TASK OBJECTIVE: Skipping all images, output the listing word for word.

RECORD SET:
☆ ☆ ☆ ☆ ☆
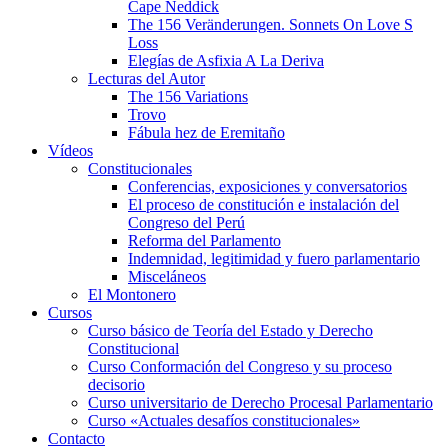
Cape Neddick
The 156 Veränderungen. Sonnets On Love S
Loss
Elegías de Asfixia A La Deriva
Lecturas del Autor
The 156 Variations
Trovo
Fábula hez de Eremitaño
Vídeos
Constitucionales
Conferencias, exposiciones y conversatorios
El proceso de constitución e instalación del
Congreso del Perú
Reforma del Parlamento
Indemnidad, legitimidad y fuero parlamentario
Misceláneos
El Montonero
Cursos
Curso básico de Teoría del Estado y Derecho
Constitucional
Curso Conformación del Congreso y su proceso
decisorio
Curso universitario de Derecho Procesal Parlamentario
Curso «Actuales desafíos constitucionales»
Contacto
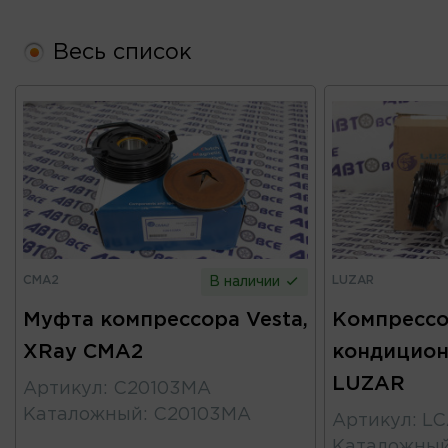
Весь список
CMA2
LUZAR
В наличии
Муфта компрессора Vesta,
Компресс
XRay CMA2
кондицион
LUZAR
Артикул
:
C20103MA
Каталожный
:
C20103MA
Артикул
:
LC
Каталожны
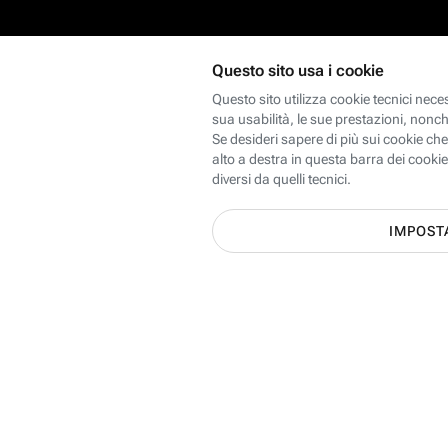
Scopri le offerte Internet, Mobi
dei 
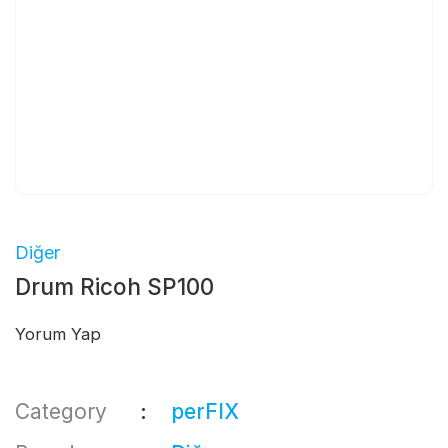
Diğer
Drum Ricoh SP100
Yorum Yap
Category
perFIX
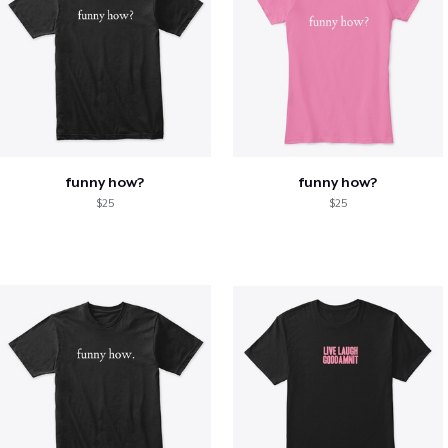
funny how?
funny how?
$25
$25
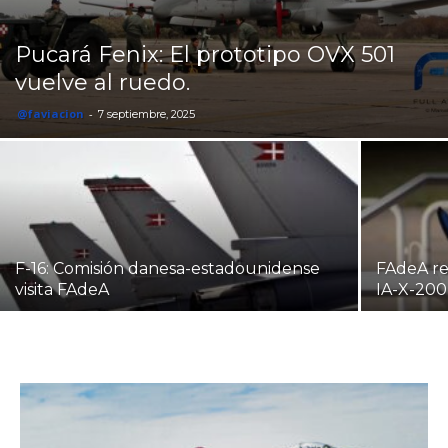
Pucará Fenix: El prototipo OVX 501
vuelve al ruedo.
@faviacion
-
7 septiembre, 2025
F-16: Comisión danesa-estadounidense
FAdeA re
visita FAdeA
IA-X-200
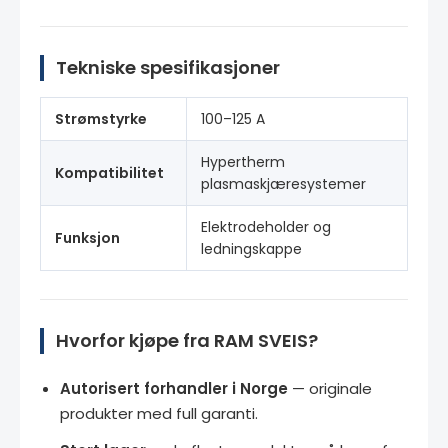
Tekniske spesifikasjoner
Strømstyrke
100–125 A
Hypertherm
Kompatibilitet
plasmaskjæresystemer
Elektrodeholder og
Funksjon
ledningskappe
Hvorfor kjøpe fra RAM SVEIS?
Autorisert forhandler i Norge
— originale
produkter med full garanti.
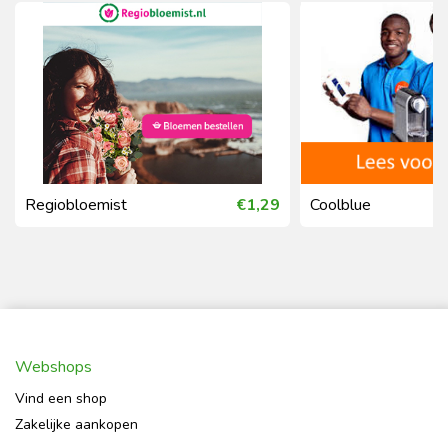
Regiobloemist
€1,29
Coolblue
Webshops
Vind een shop
Zakelijke aankopen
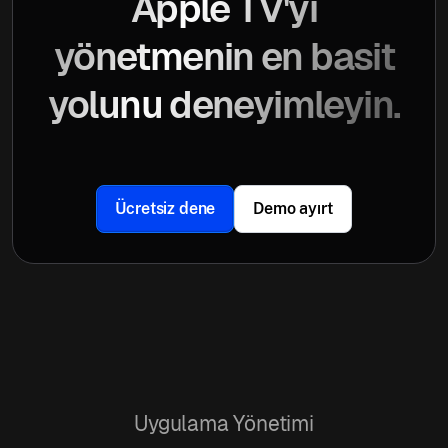
Apple TV'yi
yönetmenin en basit
yolunu deneyimleyin.
Ücretsiz dene
Demo ayırt
Uygulama Yönetimi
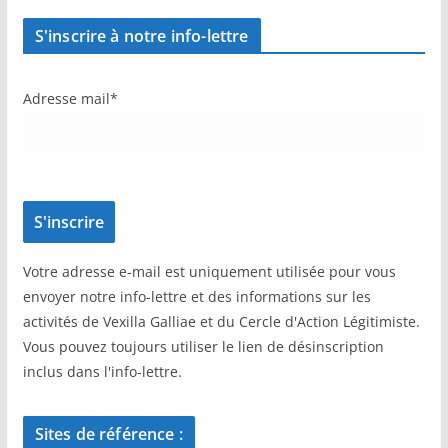
S'inscrire à notre info-lettre
Adresse mail*
Votre adresse e-mail est uniquement utilisée pour vous
envoyer notre info-lettre et des informations sur les
activités de Vexilla Galliae et du Cercle d'Action Légitimiste.
Vous pouvez toujours utiliser le lien de désinscription
inclus dans l'info-lettre.
Sites de référence :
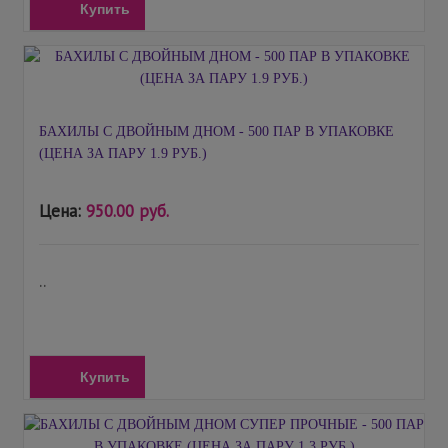
Купить
БАХИЛЫ С ДВОЙНЫМ ДНОМ - 500 ПАР В УПАКОВКЕ
(ЦЕНА ЗА ПАРУ 1.9 РУБ.)
Цена:
950.00 руб.
..
Купить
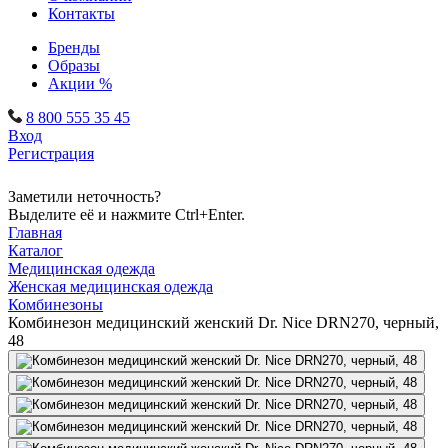
Контакты
Бренды
Образы
Акции %
8 800 555 35 45
Вход
Регистрация
Заметили неточность?
Выделите её и нажмите Ctrl+Enter.
Главная
Каталог
Медицинская одежда
Женская медицинская одежда
Комбинезоны
Комбинезон медицинский женский Dr. Nice DRN270, черный,
48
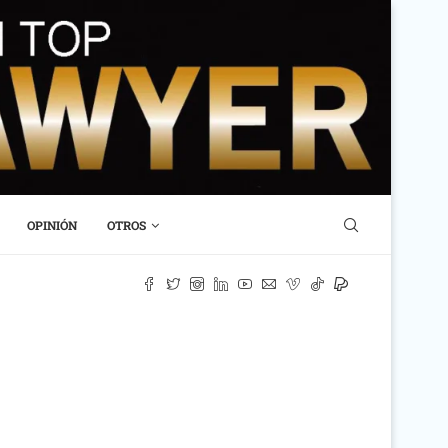
OPINIÓN
OTROS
☆ ☆ ☆ ☆ ☆
RESULT OF THE TASK:
Cape Neddick
The 156 Veränderungen. Sonnets On Love S
Loss
Elegías de Asfixia A La Deriva
Lecturas del Autor
The 156 Variations
Trovo
Fábula hez de Eremitaño
Vídeos
Constitucionales
Conferencias, exposiciones y conversatorios
El proceso de constitución e instalación del
Congreso del Perú
Reforma del Parlamento
Indemnidad, legitimidad y fuero parlamentario
Misceláneos
El Montonero
Cursos
Curso básico de Teoría del Estado y Derecho
Constitucional
Curso Conformación del Congreso y su proceso
decisorio
Curso universitario de Derecho Procesal Parlamentario
Curso «Actuales desafíos constitucionales»
Contacto
Весь список
CMA2
LUZAR
В наличии
Муфта компрессора Vesta,
Компресс
XRay CMA2
кондицион
LUZAR
Артикул
:
C20103MA
Каталожный
:
C20103MA
Артикул
:
LC
Каталожны
Scopri le offerte Internet, Mobi
dei 
Diğer
Drum Ricoh SP100
Yorum Yap
Category
perFIX
funny how?
funny how?
$25
$25
Pucará Fenix: El prototipo OVX 501
vuelve al ruedo.
@faviacion
-
7 septiembre, 2025
F-16: Comisión danesa-estadounidense
FAdeA re
visita FAdeA
IA-X-200
Tekniske spesifikasjoner
Strømstyrke
100–125 A
Hypertherm
Kompatibilitet
plasmaskjæresystemer
Elektrodeholder og
Funksjon
ledningskappe
Hvorfor kjøpe fra RAM SVEIS?
Autorisert forhandler i Norge
— originale
produkter med full garanti.
Regiobloemist
€1,29
Coolblue
Webshops
Vind een shop
Zakelijke aankopen
Apple TV'yi
yönetmenin en basit
yolunu deneyimleyin.
Ücretsiz dene
Demo ayırt
Uygulama Yönetimi
S'inscrire à notre info-lettre
Adresse mail*
Votre adresse e-mail est uniquement utilisée pour vous
envoyer notre info-lettre et des informations sur les
activités de Vexilla Galliae et du Cercle d'Action Légitimiste.
Vous pouvez toujours utiliser le lien de désinscription
inclus dans l'info-lettre.
Sites de référence :
Купить
БАХИЛЫ С ДВОЙНЫМ ДНОМ - 500 ПАР В УПАКОВКЕ
(ЦЕНА ЗА ПАРУ 1.9 РУБ.)
Цена:
950.00 руб.
..
Купить
Контакты
Бренды
Образы
Акции %
8 800 555 35 45
Вход
Регистрация
Заметили неточность?
Выделите её и нажмите Ctrl+Enter.
Главная
Каталог
Медицинская одежда
Женская медицинская одежда
Комбинезоны
Комбинезон медицинский женский Dr. Nice DRN270, черный,
48
OPINIÓN
OTROS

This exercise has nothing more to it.